Rosalía sale de su casa, a las cuatro en punto de la tarde, cierra con llave la vieja puerta de hierro. Camina con paso lento y arrastrando los pies. Lleva en su mano un envoltorio a cuadritos rojos y blancos. Su falda negra le cubre las piernas; el blusón negro no deja ver la forma de su cuerpo, es amplio y las mangas le llegan a la muñeca. Sólo se ven sus manos ajadas y curtidas. El envoltorio que lleva en su mano derecha es el único detalle de color.
Camina hasta la esquina, baja el cordón de la vereda, cruza la calle, sube la vereda, siempre mirando al piso y camina lentamente hasta el final de la cuadra. Vuelve a bajar el cordón, cruza la calle, sube la vereda. Camina hasta la esquina, baja el cordón, cruza la calle, sube a la vereda de la mano de enfrente y llega a la plaza.
Busca su banco, siempre lo encuentra vacío, es como si una secreta conjura hace que nadie se siente en ese banco, siempre está vacío.
Rosalía se sienta, descansa unos instantes. Su cara está surcada por profundas arrugas, sus ojos son celestes, chiquitos, vivaces.
Luego de descansar, abre el envoltorio: una limpia servilleta a cuadritos, la apoya en el banco y sobre la servilleta, aparece un pan, un hermoso pan dorado, ese que todos los días le regala Elsa, a escondidas del dueño de la panadería Los Trigales de Oro.
Ella corta pequeños trocitos y va comiendo casi con las encías. Sólo un par de dientes asoman de su boca. Y habla, y habla, algunas miguitas se esparcen en el suelo, a los pies de Rosalía.
A los saltitos, los gorriones se acercan a comer las miguitas y Rosalía habla. Habla con el viento, con el sol, con los pájaros. Se ríe. Y habla, a veces, se queda muda, en su rostro se nota una inmensa tristeza. Y luego sigue hablando y riendo.

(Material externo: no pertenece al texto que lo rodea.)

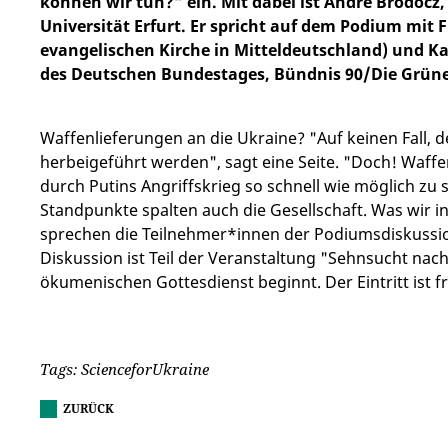
können wir tun?“ ein. Mit dabei ist André Brodocz, 
Universität Erfurt. Er spricht auf dem Podium mit 
evangelischen Kirche in Mitteldeutschland) und Ka
des Deutschen Bundestages, Bündnis 90/Die Grüne
Waffenlieferungen an die Ukraine? "Auf keinen Fall, 
herbeigeführt werden", sagt eine Seite. "Doch! Waff
durch Putins Angriffskrieg so schnell wie möglich zu 
Standpunkte spalten auch die Gesellschaft. Was wir i
sprechen die Teilnehmer*innen der Podiumsdiskussion
Diskussion ist Teil der Veranstaltung "Sehnsucht nac
ökumenischen Gottesdienst beginnt. Der Eintritt ist fr
Tags: ScienceforUkraine
ZURÜCK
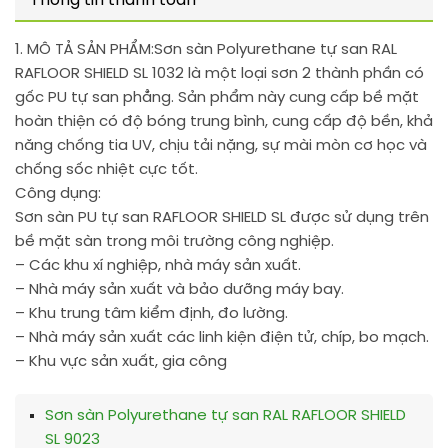
Thông tin thanh toán
1. MÔ TẢ SẢN PHẨM:
Sơn sàn Polyurethane tự san RAL
RAFLOOR SHIELD SL 1032 là một loại sơn 2 thành phần có
gốc PU tự san phẳng. Sản phẩm này cung cấp bề mặt
hoàn thiện có độ bóng trung bình, cung cấp độ bền, khả
năng chống tia UV, chịu tải nặng, sự mài mòn cơ học và
chống sốc nhiệt cực tốt.
Công dụng:
Sơn sàn PU tự san RAFLOOR SHIELD SL được sử dụng trên
bề mặt sàn trong môi trường công nghiệp.
– Các khu xí nghiệp, nhà máy sản xuất.
– Nhà máy sản xuất và bảo dưỡng máy bay.
– Khu trung tâm kiểm định, đo lường.
– Nhà máy sản xuất các linh kiện điện tử, chíp, bo mạch.
– Khu vực sản xuất, gia công
Sơn sàn Polyurethane tự san RAL RAFLOOR SHIELD
SL 9023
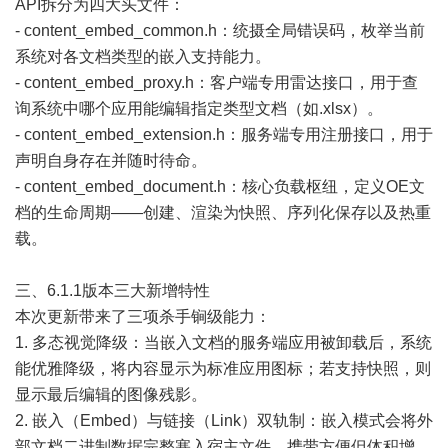
API拆分为四大头文件：
- content_embed_common.h：统摄全局错误码，枚举当前
系统对各文档类型的嵌入支持能力。
- content_embed_proxy.h：客户端专用雷达接口，用于查
询系统中哪个应用能编辑指定类型文档（如.xlsx）。
- content_embed_extension.h：服务端专用注册接口，用于
声明自身存在并随时待命。
- content_embed_document.h：核心负载枢纽，定义OE文
档的生命周期——创建、渲染为快照、序列化保存以及热重
载。
三、6.1.1版本三大新增特性
本次更新带来了三项杀手锏级能力：
1. 多态视觉降级：当嵌入文档的服务端应用被卸载后，系统
能优雅降级，将内容显示为标准应用图标；若支持快照，则
显示最后编辑的图像残影。
2. 嵌入（Embed）与链接（Link）双轨制：嵌入模式会将外
部文档二进制数据完整塞入宿主文件，携带方便但体积增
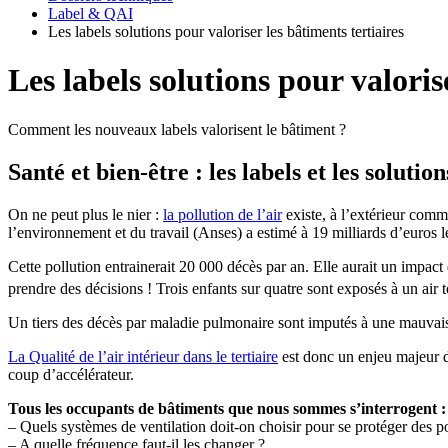
Label & QAI
Les labels solutions pour valoriser les bâtiments tertiaires
Les labels solutions pour valoris
Comment les nouveaux labels valorisent le bâtiment ?
Santé et bien-être : les labels et les solut
On ne peut plus le nier :
la pollution de l’air
existe, à l’extérieur comm
l’environnement et du travail (Anses) a estimé à 19 milliards d’euros l
Cette pollution entrainerait 20 000 décès par an. Elle aurait un impac
prendre des décisions ! Trois enfants sur quatre sont exposés à un air 
Un tiers des décès par maladie pulmonaire sont imputés à une mauvais
La Qualité de l’air intérieur dans le tertiaire
est donc un enjeu majeur de
coup d’accélérateur.
Tous les occupants de bâtiments que nous sommes s’interrogent :
– Quels systèmes de ventilation doit-on choisir pour se protéger des poll
– A quelle fréquence faut-il les changer ?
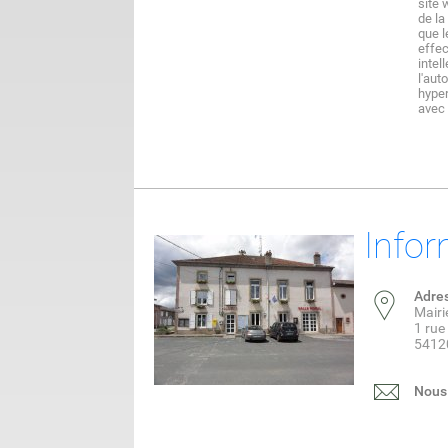
site 
de la
que l
effec
intel
l'aut
hyper
avec 
Infor
Adre
Mairi
1 rue
54120
Nous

Luego ya terminado el pan, sacude la servilleta, que deja caer más miguitas, los gorriones pelean con las palomas, y ella los mira sonriente. Dobla la servilleta, se levanta, sacude sus ropas, y vuelve con paso lento.
Camina por la vereda, baja el cordón, cruza la calle, a la vereda de enfrente, sube a la vereda, camina lentamente hasta el final de la cuadra, vuelve a bajar el cordón, cruza la calle, sube a la vereda, camina hasta la esquina, baja el cordón, sube la vereda, siempre mirando al piso y camina lentamente hasta llegar a su casa.
Abre con llave la vieja puerta de hierro. Rosalía a las cinco en punto de la tarde entra a su casa.